I love newspapers. I just hate the hours.

And speaking of which, I guess I need to get back to work.
At one time I used to write 3/4, along with some part-time writing instruction. But after we opened our own business I said goodbye to that. Now I'm a very part-time writer. Currently, as I head toward the publication of two books, all my writing time is being used up with promotional work. Today it was designing a new bookmark, other days it's writing blogs, or creating workshops. Necessary, but not writing, and not as satisfying as writing, either. I'm trying to achieve better balance, and not letting this promo stuff consume quite so much time. But so far I haven't managed it.
I write full time, but it's because I'm too lazy to get a real job. Unlike I.J. my productivity has increased since I went full time. I can spend time on the promotion end of the business and still get half a days writing in. In today's market if you don't promote you're dead meat.
Actually if you don't develop a game plan to sell your product you're dead meat. The day of letting the publishers do all the heavy lifting is gone forever except for the pop stars. Writing full time gives me the luxury of testing markets, poking around and exploring to see what works and what doesn't. It gives me time to communicate with my readers and encourage them to spread the word. When I was working I was too busy being a suit to do any of that.
This may be true for your first book, but if you don't have a really terrific book, no amount of personal promotion will get those folks to buy # 2. Unfortunately, personal promotion doesn't make a dent into the problem when you're totally unknown.
I work full-time midnights and try to write part-time as much as possible, I hope to write full time some day...
I, too, write full-time. That is, when I can force myself to sit down and write. Between my books and my blog I do stay busy, but I still have not figured out how I was able to write as much as I do now as when I held a full-time job.
I write full time, but I'm a non-fiction writer with a two day gigs; one at a local news station writing about all the horrible things that happen every weekend (ugh) and the other writing medical news for another employer. I wish I could sell some of my fiction but no can do. I seem to be pigeon-holed as a non-fiction writer with a specialty in medical reporting.

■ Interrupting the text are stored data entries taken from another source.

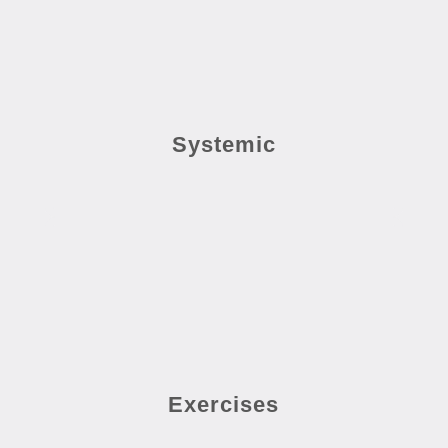
Systemic
Exercises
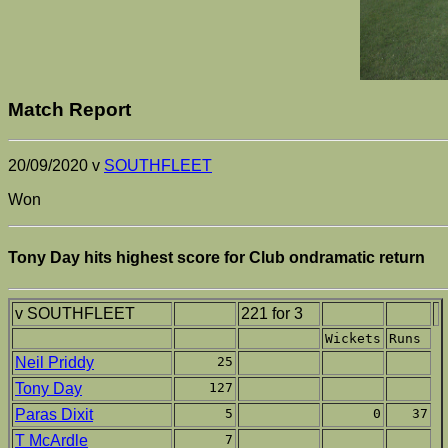
Match Report
20/09/2020 v
SOUTHFLEET
Won
Tony Day hits highest score for Club ondramatic return
v SOUTHFLEET
221 for 3
Wickets
Runs
Neil Priddy
25
Tony Day
127
Paras Dixit
5
0
37
T McArdle
7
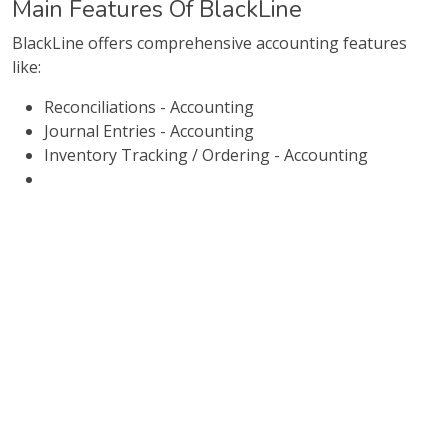
Main Features Of BlackLine
BlackLine offers comprehensive accounting features
like:
Reconciliations - Accounting
Journal Entries - Accounting
Inventory Tracking / Ordering - Accounting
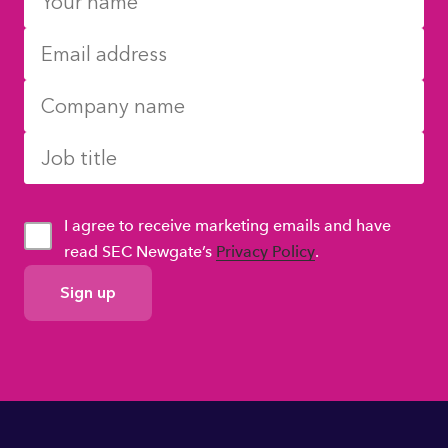
I agree to receive marketing emails and have
read SEC Newgate’s
Privacy Policy
.
GDPR
Consent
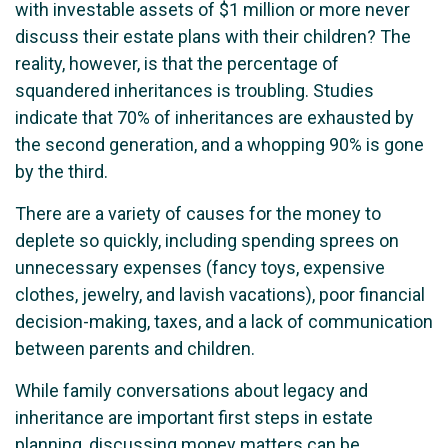
with investable assets of $1 million or more never
discuss their estate plans with their children? The
reality, however, is that the percentage of
squandered inheritances is troubling. Studies
indicate that 70% of inheritances are exhausted by
the second generation, and a whopping 90% is gone
by the third.
There are a variety of causes for the money to
deplete so quickly, including spending sprees on
unnecessary expenses (fancy toys, expensive
clothes, jewelry, and lavish vacations), poor financial
decision-making, taxes, and a lack of communication
between parents and children.
While family conversations about legacy and
inheritance are important first steps in estate
planning, discussing money matters can be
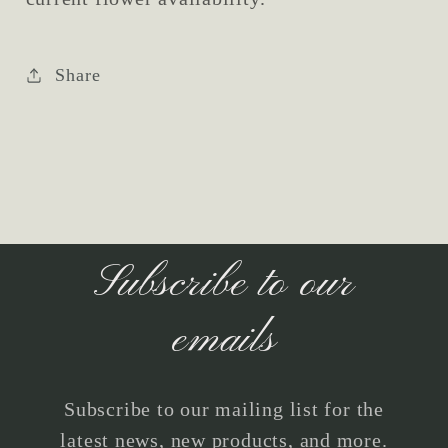
Share
Subscribe to our
emails
Subscribe to our mailing list for the
latest news, new products, and more.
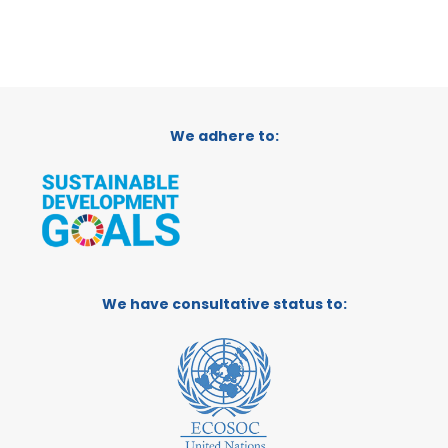
We adhere to:
We have consultative status to:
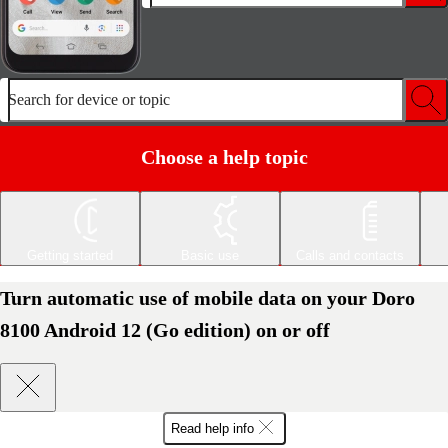
Search for device or topic
Choose a help topic
Getting started
Basic use
Calls and contacts
Turn automatic use of mobile data on your Doro
8100 Android 12 (Go edition) on or off
Read help info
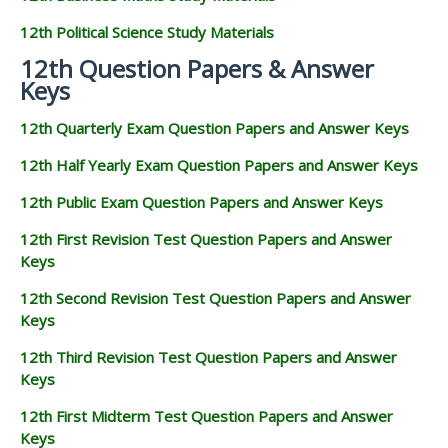
12th Political Science Study Materials
12th Question Papers & Answer
Keys
12th Quarterly Exam Question Papers and Answer Keys
12th Half Yearly Exam Question Papers and Answer Keys
12th Public Exam Question Papers and Answer Keys
12th First Revision Test Question Papers and Answer
Keys
12th Second Revision Test Question Papers and Answer
Keys
12th Third Revision Test Question Papers and Answer
Keys
12th First Midterm Test Question Papers and Answer
Keys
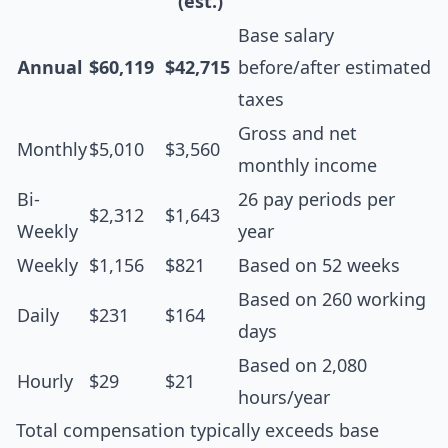
(est.)
Base salary
Annual
$60,119
$42,715
before/after estimated
taxes
Gross and net
Monthly
$5,010
$3,560
monthly income
Bi-
26 pay periods per
$2,312
$1,643
Weekly
year
Weekly
$1,156
$821
Based on 52 weeks
Based on 260 working
Daily
$231
$164
days
Based on 2,080
Hourly
$29
$21
hours/year
Total compensation typically exceeds base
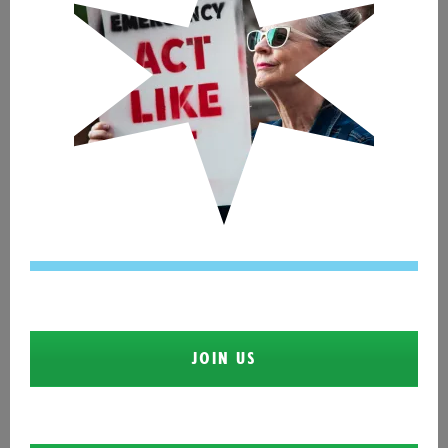
JOIN US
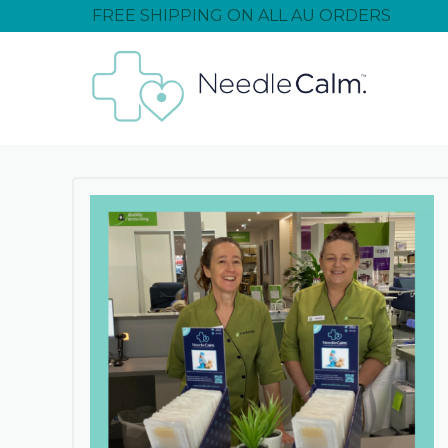
FREE SHIPPING ON ALL AU ORDERS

Life could be worse, so I'm not complaining.
Hi Benjamin,

No, I have no outside job. I'm a full-time writer since 2000. And I'm lucky to do this. So my writing-day looks like the working-day in the past, no, it's harder. At 6'o clock in the morning I look at my mails, write till midday - short break - then writing till 16:00 h, if my husband comes back. ;-))

Hope I've understand your question correctly.

best wishes
I shall hold my hand up to being a full-timer too. It's a strange way to make a living, just writing crime novels and nothing else, but it's better than some of the jobs I used to do...

But I had to quit my job at the sheriff's dept to take care of a dying father, then survive my sister poisoning me (cat flea medicine, don't trust it, folk. I'm one kidney down).

Yes, I love my freedom to write and I'm the envy of my writer's group, but at what cost?
The cost? Your kidney apparently. Sounds like you've got some character material, especially with your experience at the county.